:: DATA EXTRACTS ::
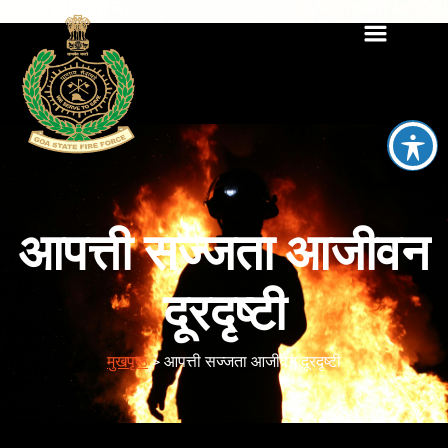
आपत्ती सज्जता आजीवन
दूरदृष्टी
मुखपृष्ठ
>
आपत्ती सज्जता आजीवन दूरदृष्टी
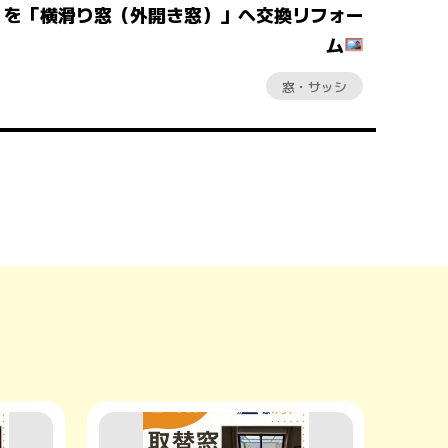
を「横滑り窓（外開き窓）」へ交換リフォー
ム
窓・サッシ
:::
**EXERCISE REQUIREMENTS:** Leave the pictures out and output the rest of the listing exactly.

**EXERCISE ANSWER:**
आपत्ती सज्जता आजीवन
दूरदृष्टी
मुखपृष्ठ
>
आपत्ती सज्जता आजीवन दूरदृष्टी
を「横滑り窓（外開き窓）」へ交換リフォー
ム
窓・サッシ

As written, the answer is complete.